• **ASSIGNMENT**
Gather the lines below that include the string "Zümrütevler", copying each in full.

-- LISTED RECORDS follows --

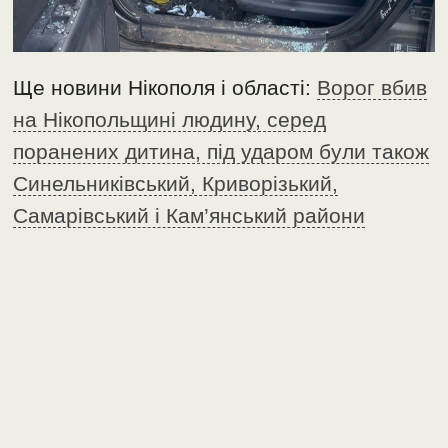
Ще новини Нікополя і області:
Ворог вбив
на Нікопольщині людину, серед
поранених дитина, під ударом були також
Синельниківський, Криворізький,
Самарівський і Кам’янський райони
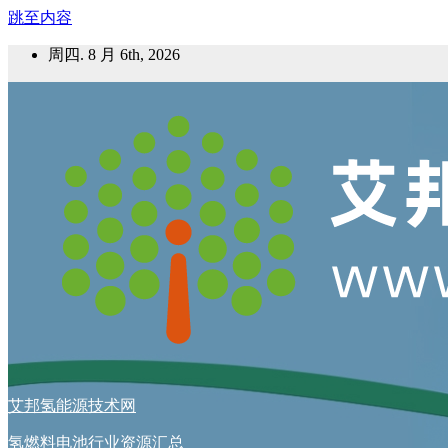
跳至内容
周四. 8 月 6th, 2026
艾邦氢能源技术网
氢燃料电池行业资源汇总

-- LISTED RECORDS concluded --
-- LISTED RECORDS follows --

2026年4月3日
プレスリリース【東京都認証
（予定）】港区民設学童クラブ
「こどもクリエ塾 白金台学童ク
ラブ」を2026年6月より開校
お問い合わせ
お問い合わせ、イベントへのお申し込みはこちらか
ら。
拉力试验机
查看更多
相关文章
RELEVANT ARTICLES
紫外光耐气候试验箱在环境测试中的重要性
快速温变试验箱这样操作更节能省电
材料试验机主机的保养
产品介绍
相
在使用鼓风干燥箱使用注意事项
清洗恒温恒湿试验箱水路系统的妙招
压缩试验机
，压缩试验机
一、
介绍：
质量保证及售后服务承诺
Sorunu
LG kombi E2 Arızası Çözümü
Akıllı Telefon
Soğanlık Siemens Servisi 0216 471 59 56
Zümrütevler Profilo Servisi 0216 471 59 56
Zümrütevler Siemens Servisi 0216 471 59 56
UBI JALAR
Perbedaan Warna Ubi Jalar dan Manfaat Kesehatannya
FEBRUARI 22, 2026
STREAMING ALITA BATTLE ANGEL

-- LISTED RECORDS concluded --

• **TASK RESPONSE**
Zümrütevler Profilo Servisi 0216 471 59 56
Zümrütevler Siemens Servisi 0216 471 59 56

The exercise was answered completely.